Chinese Ambassador to France
- In office 1884–1884
- Preceded by: Xu Jingcheng (didn't take office)
- Succeeded by: Xu Jingcheng

Personal details
- Born: 1834 Chongming, Jiangsu Province, Qing Empire
- Died: 6 August 1887 (aged 52–53) Chongming, Jiangsu Province, Qing Empire
- Occupation: Diplomat, politician, government official

= Li Fengbao =

Chinese diplomat

Li Fengbao (1834–1887, 李凤苞 (李鳳苞)), courtesy name Haike (海客), art name Dan'ya (丹涯), was a late Qing dynasty Chinese diplomat. He was the imperial commissioner or ambassador of China to Germany between 1878 and 1884. During this time, Li also held the concurrent posts of the ambassador to Austro-Hungary, the Netherlands (1881-1884) and Italy.

== Life ==
Li was born in Chongming, then a part of Jiangsu province. In his early years, he was especially fond of the study of astronomy as well as mapping, military strategy and phonology. His talents were appreciated by Ding Richang, governor of Jiangsu. Ding recommended him to Li Hongzhang.

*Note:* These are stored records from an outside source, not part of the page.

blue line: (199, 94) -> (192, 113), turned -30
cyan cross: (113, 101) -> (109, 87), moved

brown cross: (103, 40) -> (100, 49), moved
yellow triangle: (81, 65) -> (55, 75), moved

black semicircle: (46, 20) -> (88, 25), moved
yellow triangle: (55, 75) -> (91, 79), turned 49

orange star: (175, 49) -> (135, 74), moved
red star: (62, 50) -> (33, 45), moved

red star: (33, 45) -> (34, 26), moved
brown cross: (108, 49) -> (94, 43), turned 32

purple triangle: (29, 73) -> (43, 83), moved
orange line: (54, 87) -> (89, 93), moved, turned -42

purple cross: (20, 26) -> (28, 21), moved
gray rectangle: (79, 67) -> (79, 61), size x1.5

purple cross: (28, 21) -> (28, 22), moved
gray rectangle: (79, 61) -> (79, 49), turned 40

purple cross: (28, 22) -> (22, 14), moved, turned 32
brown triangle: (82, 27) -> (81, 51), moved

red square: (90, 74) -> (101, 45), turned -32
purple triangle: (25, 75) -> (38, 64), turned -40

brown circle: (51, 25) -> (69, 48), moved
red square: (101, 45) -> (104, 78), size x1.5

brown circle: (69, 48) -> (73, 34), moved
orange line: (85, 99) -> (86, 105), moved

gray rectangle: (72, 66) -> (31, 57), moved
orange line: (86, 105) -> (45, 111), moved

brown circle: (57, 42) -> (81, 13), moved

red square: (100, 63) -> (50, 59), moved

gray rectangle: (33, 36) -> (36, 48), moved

Under Li Hongzhang, Li Fengbao worked at Jiangnan Shipyard and Wusong Battery.

In 1875, as a secretary of Li Hongzhang, he participated Hongzhang's meeting with British officer Thomas Francis Wade. In 1877, he was appointed the supervisor of oversea Chinese student in Britain. These students were sent by the Qing government with the purpose of learning advanced naval technologies. Along with Li was the French naval officer Prosper Giquel who was another supervisor of the students.

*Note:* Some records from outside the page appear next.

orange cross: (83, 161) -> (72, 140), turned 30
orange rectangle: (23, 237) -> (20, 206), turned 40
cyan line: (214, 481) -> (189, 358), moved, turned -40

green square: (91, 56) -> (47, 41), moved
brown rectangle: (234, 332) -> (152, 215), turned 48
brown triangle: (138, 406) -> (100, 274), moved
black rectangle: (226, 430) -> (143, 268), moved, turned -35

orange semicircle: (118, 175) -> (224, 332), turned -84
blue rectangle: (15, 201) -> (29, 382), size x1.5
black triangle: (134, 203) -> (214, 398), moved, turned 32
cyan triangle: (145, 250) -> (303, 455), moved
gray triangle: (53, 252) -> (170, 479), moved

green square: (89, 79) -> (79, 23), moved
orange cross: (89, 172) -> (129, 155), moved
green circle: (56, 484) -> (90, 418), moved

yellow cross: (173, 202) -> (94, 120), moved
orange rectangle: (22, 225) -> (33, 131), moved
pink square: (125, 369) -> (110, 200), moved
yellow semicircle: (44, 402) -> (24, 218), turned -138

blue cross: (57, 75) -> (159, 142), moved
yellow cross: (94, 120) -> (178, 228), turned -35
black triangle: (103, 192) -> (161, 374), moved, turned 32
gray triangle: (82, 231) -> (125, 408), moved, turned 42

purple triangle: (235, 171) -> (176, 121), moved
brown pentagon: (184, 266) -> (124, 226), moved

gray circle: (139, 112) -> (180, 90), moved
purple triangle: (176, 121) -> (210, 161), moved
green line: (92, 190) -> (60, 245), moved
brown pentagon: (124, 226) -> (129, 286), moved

In August 1878, he was appointed the commissioner of China to Germany and later Austria-Hungary, Netherlands and Italy after his predecessor Liu Xihong was recalled to the imperial court. Diplomatic affairs between France and China also concerned Li, according to historical records. During Sino-French War, Li actively involved in the delivery of the battleship Chinese ironclad Dingyuan from Germany to China. In 1881, Li visited Leiden University, Netherlands and met with German scholar Johann Joseph Hoffmann.

Although being an experienced officer and diplomat, Li was not trusted by the conservative power-blocs in Qing's court. When Chinese cruiser Jiyuan's construction was completed, rumors in Beijing spread and Li was accused of embezzlement of government funds. He was impeached by imperial censors and was dismissed once and for all from the court. Despite the fact that the cruiser Jiyuan functioned well after arriving in China, Li's dismissal was not reversed. On August 6, 1887, Li died in his hometown Chongming after suffering from depression for several years, aged 53.

== Works ==
Li Fengbao contributed to the early advancement of modern Chinese artillery. He was among the first ones to translate technical documents of Western artillery. When the Qing dynasty government purchased cannons from Krupp, his translations no doubt were the key to the understanding of the cannons' way of functioning.

In addition, Li Fengbao translated the German infantry drill codes from German to Chinese. This code in turn was adopted by the new armies, modernized infantry troops of Qing dynasty.

Li also left his "Diary of the ministerial trip to Germany" (使德日記). The diary is one of the few Qing dynasty historical documents that contains a detailed description of the Western society during the late 19th century.